“Effect Size” is the new magic number that, it seems, will solve all of our education problems. Ideas with big effect sizes are apparently the new panaceas, and small effect size ideas are panned. However, misuse and misunderstanding of this statistic is causing big problems.

The most commonly-used formula for effect size is:

$latex d=\frac{\bar{x}_{1}-\bar{x}_{2}}{s}$

That’s simply the *observed change in average scores* divided by *the standard deviation (a measure of how spread out the scores are) of the scores*. There are more nuanced and complicated versions of this formula, but they all build on the same principles.

So, what effect size tells you is the number of standard deviations that the scores changed by. Let’s unpack that a bit:

- If the group has, on average, increased its average scores a lot, the effect size will be larger.
- The more the group’s scores are spread out, the smaller the effect size.

So this effect size is, essentially, a very simple measure indeed and is used to give a rough guide to how effective an intervention was. It’s a bit more subtle than just looking at average change, as it notices that a change in scores of five students:

- from 10, 20, 30, 40, 50
- to 20, 30, 40, 50, 60

respectively is less dramatic than a change

- from 18, 19, 20, 21, 22
- to 28, 29, 30, 31, 32

…as in the latter group they were all clustered closely around 20 but changed to being clustered around 30 and even the weakest student outperformed the previously strongest student. However, you can see why both could be said to be as ‘effective’, it’s all in the numbers.

Now, John Hattie (author of teacher effectiveness bible ‘Visible Learning‘) has looked at hundreds of educational studies and concluded that, on average, the significant ones are those that have an Effect Size of more than 0.4. This is a simplifying assumption as otherwise it’s hard to figure out what to pay attention to. Essentially, he studied thousands of interventions and said the ‘average’ Effect Size is 0.4 so we should concentrate on those that are above this level instead of wasting time and effort on those below.

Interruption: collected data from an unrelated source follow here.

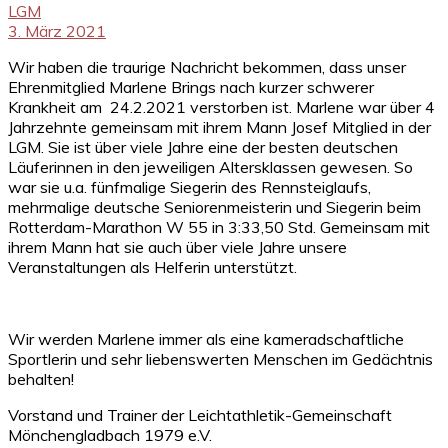
LGM
3. März 2021
Wir haben die traurige Nachricht bekommen, dass unser
Ehrenmitglied Marlene Brings nach kurzer schwerer
Krankheit am 24.2.2021 verstorben ist. Marlene war über 4
Jahrzehnte gemeinsam mit ihrem Mann Josef Mitglied in der
LGM. Sie ist über viele Jahre eine der besten deutschen
Läuferinnen in den jeweiligen Altersklassen gewesen. So
war sie u.a. fünfmalige Siegerin des Rennsteiglaufs,
mehrmalige deutsche Seniorenmeisterin und Siegerin beim
Rotterdam-Marathon W 55 in 3:33,50 Std. Gemeinsam mit
ihrem Mann hat sie auch über viele Jahre unsere
Veranstaltungen als Helferin unterstützt.
Wir werden Marlene immer als eine kameradschaftliche
Sportlerin und sehr liebenswerten Menschen im Gedächtnis
behalten!
Vorstand und Trainer der Leichtathletik-Gemeinschaft
Mönchengladbach 1979 e.V.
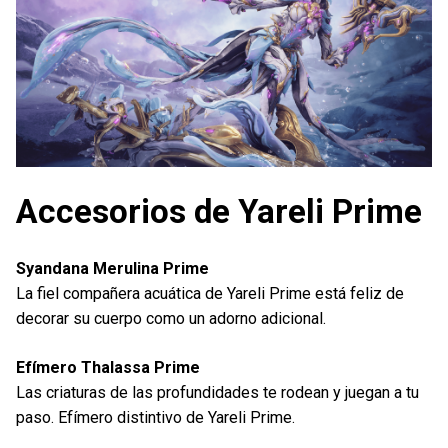
Accesorios de Yareli Prime
Syandana Merulina Prime
La fiel compañera acuática de Yareli Prime está feliz de
decorar su cuerpo como un adorno adicional.
Efímero Thalassa Prime
Las criaturas de las profundidades te rodean y juegan a tu
paso. Efímero distintivo de Yareli Prime.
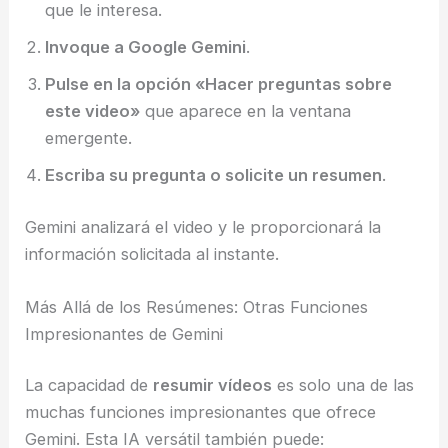
que le interesa.
Invoque a Google Gemini
.
Pulse en la opción «Hacer preguntas sobre
este video»
que aparece en la ventana
emergente.
Escriba su pregunta o solicite un resumen
.
Gemini analizará el video y le proporcionará la
información solicitada al instante.
Más Allá de los Resúmenes: Otras Funciones
Impresionantes de Gemini
La capacidad de
resumir vídeos
es solo una de las
muchas funciones impresionantes que ofrece
Gemini. Esta IA versátil también puede:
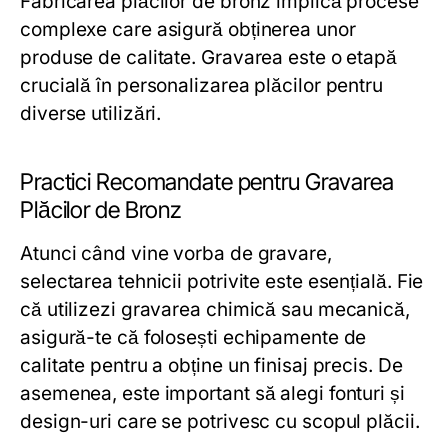
Fabricarea plăcilor de bronz implică procese
complexe care asigură obținerea unor
produse de calitate. Gravarea este o etapă
crucială în personalizarea plăcilor pentru
diverse utilizări.
Practici Recomandate pentru Gravarea
Plăcilor de Bronz
Atunci când vine vorba de gravare,
selectarea tehnicii potrivite este esențială. Fie
că utilizezi gravarea chimică sau mecanică,
asigură-te că folosești echipamente de
calitate pentru a obține un finisaj precis. De
asemenea, este important să alegi fonturi și
design-uri care se potrivesc cu scopul plăcii.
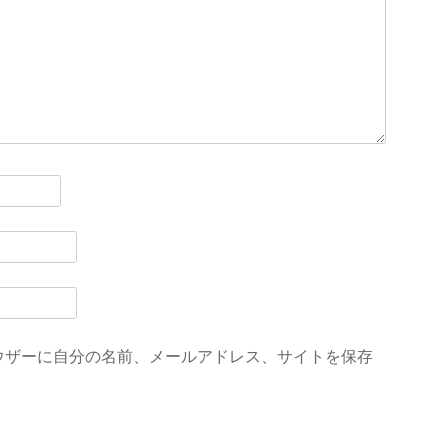
ウザーに自分の名前、メールアドレス、サイトを保存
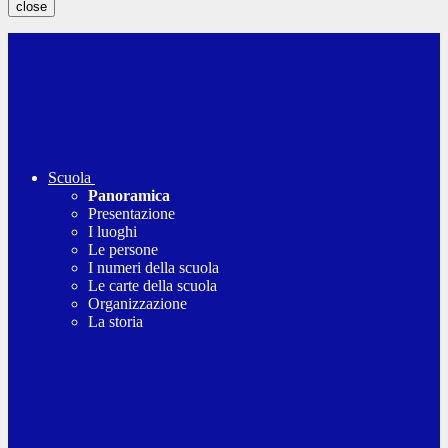
close
Scuola
Panoramica
Presentazione
I luoghi
Le persone
I numeri della scuola
Le carte della scuola
Organizzazione
La storia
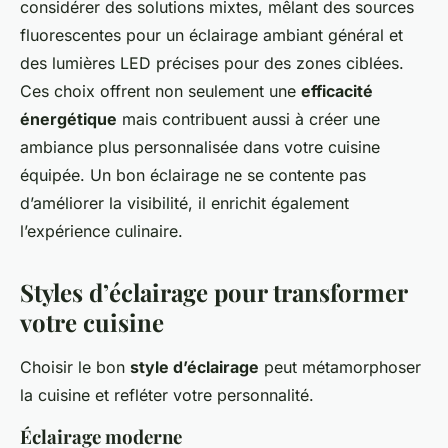
considérer des solutions mixtes, mêlant des sources
fluorescentes pour un éclairage ambiant général et
des lumières LED précises pour des zones ciblées.
Ces choix offrent non seulement une
efficacité
énergétique
mais contribuent aussi à créer une
ambiance plus personnalisée dans votre cuisine
équipée. Un bon éclairage ne se contente pas
d’améliorer la visibilité, il enrichit également
l’expérience culinaire.
Styles d’éclairage pour transformer
votre cuisine
Choisir le bon
style d’éclairage
peut métamorphoser
la cuisine et refléter votre personnalité.
Éclairage moderne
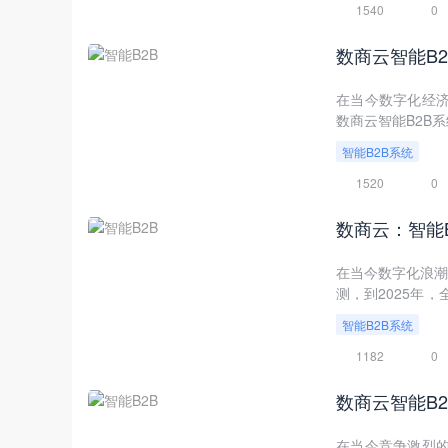
1540
0
数商云智能B
在当今数字化经
数商云智能B2B
能，重塑着传统B
智能B2B系统
造前所未有的增长
1520
0
数商云：智能
在当今数字化浪潮
测，到2025年
要份额。作为这一
智能B2B系统
正在重塑企业间交
1182
0
数商云智能B
在当今竞争激烈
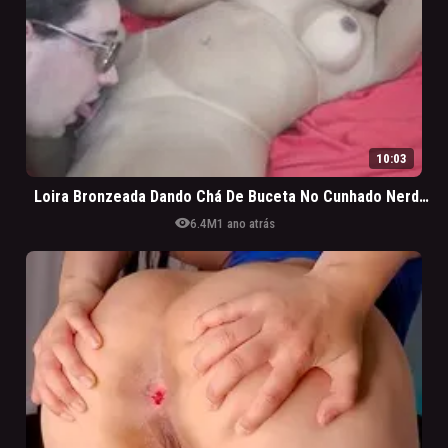
10:03
Loira Bronzeada Dando Chá De Buceta No Cunhado Nerd Riquinho
visibility
6.4M
1 ano atrás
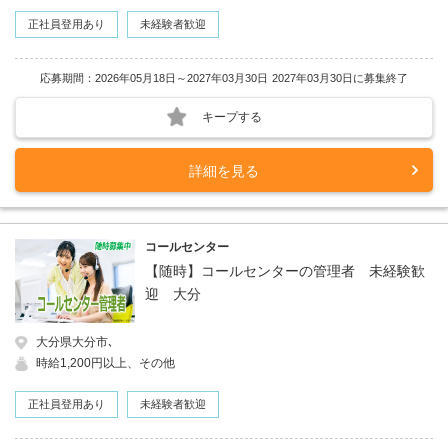
正社員登用あり
未経験者歓迎
応募期間：2026年05月18日～2027年03月30日
2027年03月30日に募集終了
キープする
詳細を見る
コールセンター
【随時】コールセンターの管理者 未経験歓
迎 大分
大分県大分市､
時給1,200円以上、その他
正社員登用あり
未経験者歓迎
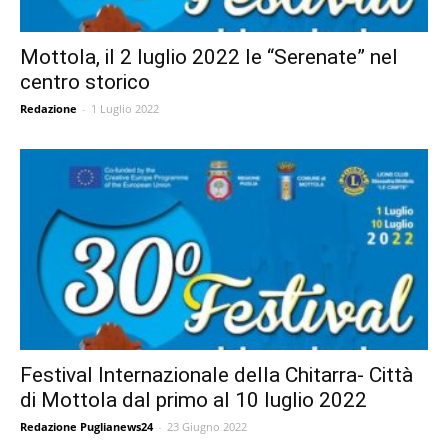
Mottola, il 2 luglio 2022 le “Serenate” nel
centro storico
Redazione
-
1 Luglio 2022
Festival Internazionale della Chitarra- Città
di Mottola dal primo al 10 luglio 2022
Redazione Puglianews24
-
23 Giugno 2022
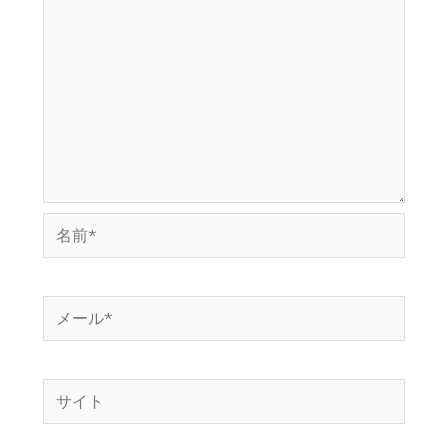
名
前
*
メ
ー
ル
サ
*
イ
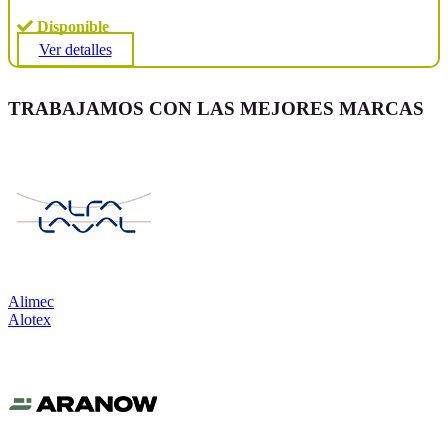
Disponible
Ver detalles
TRABAJAMOS CON LAS MEJORES MARCAS
Alimec
Alotex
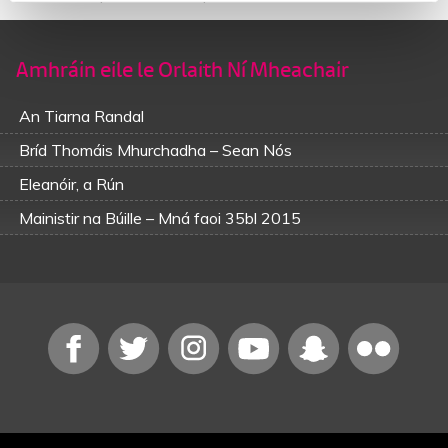
Amhráin eile le Orlaith Ní Mheachair
An Tiarna Randal
Bríd Thomáis Mhurchadha – Sean Nós
Eleanóir, a Rún
Mainistir na Búille – Mná faoi 35bl 2015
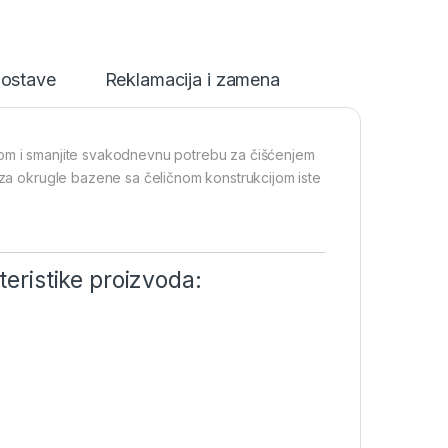
dostave
Reklamacija i zamena
om i smanjite svakodnevnu potrebu za čišćenjem
 za okrugle bazene sa čeličnom konstrukcijom iste
ristike proizvoda:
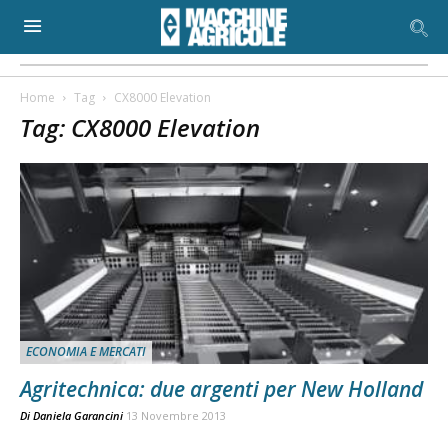
Home
Tag
CX8000 Elevation
Tag: CX8000 Elevation
ECONOMIA E MERCATI
Agritechnica: due argenti per New Holland
Di
Daniela Garancini
13 Novembre 2013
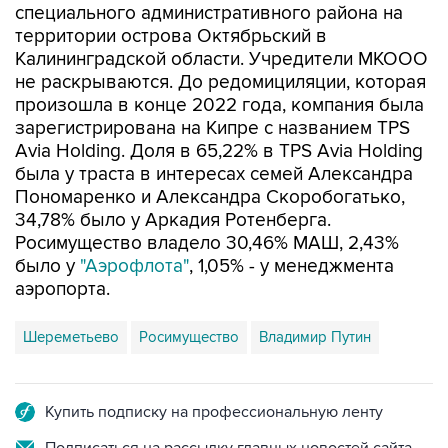
Калининградской области. Учредители МКООО
не раскрываются. До редомициляции, которая
произошла в конце 2022 года, компания была
зарегистрирована на Кипре с названием TPS
Avia Holding. Доля в 65,22% в TPS Avia Holding
была у траста в интересах семей Александра
Пономаренко и Александра Скоробогатько,
34,78% было у Аркадия Ротенберга.
Росимущество владело 30,46% МАШ, 2,43%
было у
"Аэрофлота"
, 1,05% - у менеджмента
аэропорта.
Шереметьево
Росимущество
Владимир Путин
Купить подписку на профессиональную ленту
Подписаться на рассылку главных новостей сайта
Получать оперативные новости в официальном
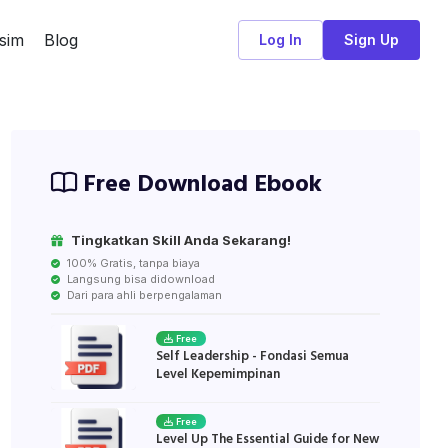
sim
Blog
Log In
Sign Up
Free Download Ebook
Tingkatkan Skill Anda Sekarang!
100% Gratis, tanpa biaya
Langsung bisa didownload
Dari para ahli berpengalaman
Free
Self Leadership - Fondasi Semua
Level Kepemimpinan
Free
Level Up The Essential Guide for New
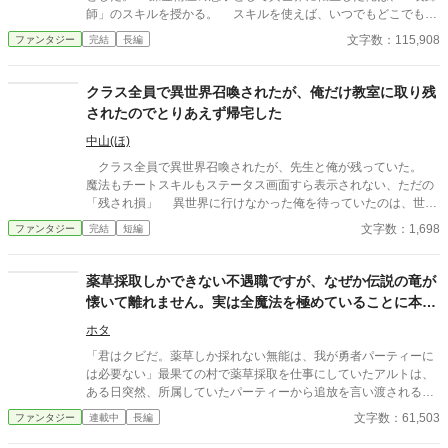
師」のスキルを授かる。 スキルを使えば、いつでもどこでも装
蹄を作ることができたのだが……使い勝手が悪くお金も稼げない
文字数：115,908
ファンタジー
完結
長編
ため、冒険者になった。 冒険者となった俺は、カメレオンに似
たペットリザードと共に実家へ素材を納品しつつ、夢への資金を
ためていた。 俺の夢とは街の郊外に牧場を作り、動物や人に懐
クラス全員で異世界召喚されたが、俺だけ教室に取り残
くモンスターに囲まれて暮らすこと。 ついに資金が集まる目途
されたのでとりあえず帰宅した
が立ち意気揚々と街へ向かっていた時、金髪のテイマーに蹴飛ば
され罵られた狼に似たモンスター「ワイルドウルフ」と出会う。
中山(ほ)
居ても立ってもいられなくなった俺は、金髪のテイマーからワ
クラス全員で異世界召喚されたが、先生と俺が残っていた。
イルドウルフを守り彼を新たな相棒に加える。 爪の欠けていた
魔法もチートスキルもステータス画面すら表示されない、ただの
ワイルドウルフのために装蹄師スキルで爪を作ったところ……途
「残され損」 異世界に行けなかった俺を待っていたのは、世知
端にワイルドウルフが覚醒したんだ！ 一週間の修行をするだけ
辛い現実だった。 AI使用状況 GoogleのGeminiさん使ってます〜
文字数：1,698
ファンタジー
完結
短編
で、Eランクのワイルドウルフは最強のフェンリルにまで成長し
誤字脱字チェックと調べ物お願いしてます
ていたのだった。 でも、どれだけ獣魔が強くなろうが俺の夢は
変わらない。 そう、モフモフたちに囲まれて暮らす牧場を作る
薬草採取しかできない不遇職ですが、なぜか伝説の竜が
んだ！
懐いて離れません。実は全魔法を極めていることに本人
気づかず、今日も無自覚に魔王級をワンパン
ホタ
「君はクビだ。薬草しか採れない無能は、我が勇者パーティーに
は必要ない」最果ての村で薬草採取を仕事にしていたアルトは、
ある日突然、所属していたパーティーから追放を言い渡される。
しかし、アルトは悲しまなかった。むしろ「これで大好きな薬草
文字数：61,503
ファンタジー
連載中
長編
を好きなだけ採れる！」と大喜び。心機一転、森の奥深くで採取
を始めたアルトだったが、ひょんなことから傷ついたトカゲ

However, despite the huge value of the interventions that Hattie describes, there’s a **big** problem with the way many people use the statistics. Every year a class of students would expect to improve their scores on some standard test (assuming they learn something during that year). When researchers have looked at the average Effect Sizes of these year-on-year changes in the USA from a battery of different standard tests they found the following:

1 – 21.522 – 30.973 – 40.64 – 50.365 – 60.406 – 70.327 – 80.238 – 90.269 – 100.2410 – 110.1911 – 120.1912 – 130.06

Year | Effect Size |
---|---|

1 – 2 | 1.52 |

2 – 3 | 0.97 |

3 – 4 | 0.64 |

4 – 5 | 0.36 |

5 – 6 | 0.40 |

6 – 7 | 0.32 |

7 – 8 | 0.23 |

8 – 9 | 0.26 |

9 – 10 | 0.24 |

10 – 11 | 0.19 |

11 – 12 | 0.19 |

12 – 13 | 0.06 |

What’s going on here!?

There are, unfortunately, three possible explanations:

- School pupils make less improvement each year, and these numbers genuinely reflect a full year of average progress
- As classes progress, their results get more and more spread out (i.e. the slowest-learning pupils’ scores get further and further below the fastest-learning pupils) which makes the standard deviation much, much bigger and therefore Effect Sizes get smaller
- As classes progress, they have less progress to make on these standardised tests. In the first year they go from knowing no answers to a few, whereas in the last year they know nearly everything so there aren’t many more answers they can improve on.

In reality it may well be a combination of these effects, but the important lesson from this is that whereas an Effect Size of 0.4 equates to 100% of one year’s progress from year 5-6, it reflects just over 25% of a year’s progress in year 1-2 and over 600% of a year’s progress in years 12-13!

So, context is King here. Primary school studies may well end up with larger effect sizes than secondary school studies, but it doesn’t necessarily transfer. After all, we don’t know if a 0.4 Effect Size study in year 5 would create one whole year of extra progress in Year 12 (i.e. Effect Size 0.06) or might it stay with Effect Size 0.4 and create over six years of extra progress?

Indeed, just because there was a successful study in one school it doesn’t even follow that another school will have the same issues, same staff, same culture and could expect the same Effect Size. All Effect Sizes do is give you one possible measure of the significance of the result, but really tells you very little about it reproducibility, especially in different contexts.

Be warned…

“All Effect Sizes do is give you one possible measure of the significance of the result”

No. Effect size is not a measure of significance (e.g. how likely that a result is not chance / noise). Effect size (note the word size) is a measure of the magnitude of an effect.

So, for example, you could have a significant effect, but one with a very small effect size; this would mean that the effect is likely to exist (significance), but may not be particular important (magnitude). The importance is of course dependent on context.